--- TRY IT ---
Copy the listing that follows exactly. Its pictures do not belong in the copy.

[RECORD EXCERPTS]

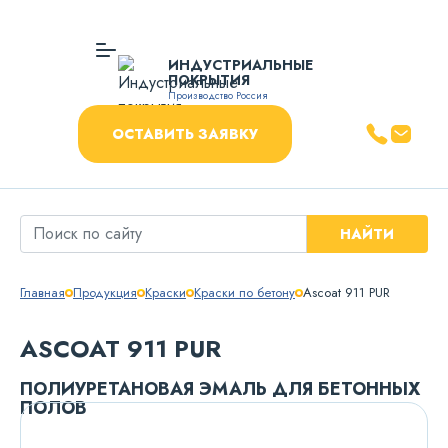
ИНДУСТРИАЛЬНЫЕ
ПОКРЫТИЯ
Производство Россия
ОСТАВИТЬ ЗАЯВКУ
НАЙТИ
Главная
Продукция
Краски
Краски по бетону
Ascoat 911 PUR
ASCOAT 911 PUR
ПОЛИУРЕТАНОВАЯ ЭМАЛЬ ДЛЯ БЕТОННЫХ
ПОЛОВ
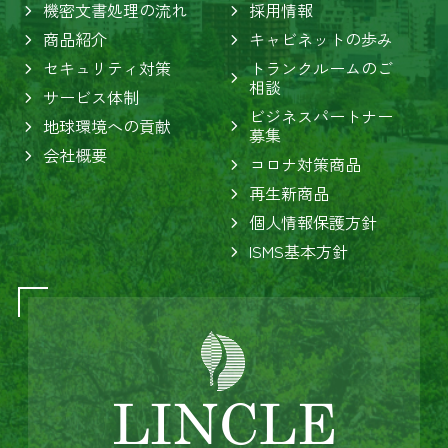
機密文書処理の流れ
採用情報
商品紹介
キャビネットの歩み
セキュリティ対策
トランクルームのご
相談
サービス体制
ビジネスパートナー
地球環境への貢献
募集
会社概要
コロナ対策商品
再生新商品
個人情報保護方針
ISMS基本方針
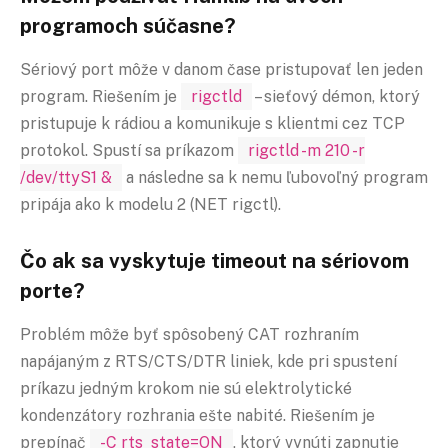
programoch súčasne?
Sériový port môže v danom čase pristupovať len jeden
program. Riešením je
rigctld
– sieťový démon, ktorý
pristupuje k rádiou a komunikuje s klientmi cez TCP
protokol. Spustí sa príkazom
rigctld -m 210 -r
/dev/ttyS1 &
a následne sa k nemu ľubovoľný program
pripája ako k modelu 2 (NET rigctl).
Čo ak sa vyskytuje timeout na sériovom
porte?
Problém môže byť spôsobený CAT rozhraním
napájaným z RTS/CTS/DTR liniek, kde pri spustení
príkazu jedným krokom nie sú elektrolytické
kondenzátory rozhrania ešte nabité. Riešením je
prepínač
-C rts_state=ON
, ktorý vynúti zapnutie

[/RECORD EXCERPTS]

--- ANSWER AREA ---
ИНДУСТРИАЛЬНЫЕ
ПОКРЫТИЯ
Производство Россия
ОСТАВИТЬ ЗАЯВКУ
НАЙТИ
Главная
Продукция
Краски
Краски по бетону
Ascoat 911 PUR
ASCOAT 911 PUR
ПОЛИУРЕТАНОВАЯ ЭМАЛЬ ДЛЯ БЕТОННЫХ
ПОЛОВ
機密文書処理の流れ
採用情報
商品紹介
キャビネットの歩み
セキュリティ対策
トランクルームのご
相談
サービス体制
ビジネスパートナー
地球環境への貢献
募集
会社概要
コロナ対策商品
再生新商品
個人情報保護方針
ISMS基本方針
programoch súčasne?
Sériový port môže v danom čase pristupovať len jeden
program. Riešením je
rigctld
– sieťový démon, ktorý
pristupuje k rádiou a komunikuje s klientmi cez TCP
protokol. Spustí sa príkazom
rigctld -m 210 -r
/dev/ttyS1 &
a následne sa k nemu ľubovoľný program
pripája ako k modelu 2 (NET rigctl).
Čo ak sa vyskytuje timeout na sériovom
porte?
Problém môže byť spôsobený CAT rozhraním
napájaným z RTS/CTS/DTR liniek, kde pri spustení
príkazu jedným krokom nie sú elektrolytické
kondenzátory rozhrania ešte nabité. Riešením je
prepínač
-C rts_state=ON
, ktorý vynúti zapnutie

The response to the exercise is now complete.